Connon suffered from insomnia and the effects became increasingly serious for her. She also had two miscarriages which appeared to take their toll on her. She fell ill while travelling through Rotorua in 1903 during a holiday with her husband, and was diagnosed with diphtheria. She died there on 22 February.

== Legacy ==
After his wife's death, John Macmillan Brown established the Helen Macmillan Brown Bursary, to be awarded to up to ten women students of the University of Canterbury each year. Her former pupil, Edith Searle Grossmann, wrote a biography of Connon, which was published in 1905.

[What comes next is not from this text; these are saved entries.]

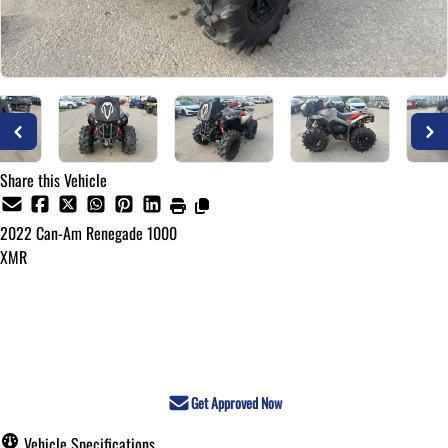
Share this Vehicle
2022
Can-Am
Renegade 1000
XMR
Call for Pricing
Get Approved Now
Vehicle Specifications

In 1916, Helen Connon Hall was opened on Park Terrace, Christchurch. It was the first hall of residence for University of Canterbury students, and was home to up to 70 women students each year. When the university moved from its inner city site to its new site at Ilam in the 1970s, the building was sold to Cathedral Grammar School.

In 2017, Connon was selected as one of the Royal Society Te Apārangi's "150 women in 150 words", celebrating the contributions of women to knowledge in New Zealand.

A marble bust of Connon is displayed in the Macmillan Brown Library at the University of Canterbury.

There is a memorial plaque to Connon in the Great Hall of the present-day Christchurch Arts Centre; these buildings were originally Canterbury College's campus.

Christchurch Girls' High School awards a memorial prize in Connon's name each year.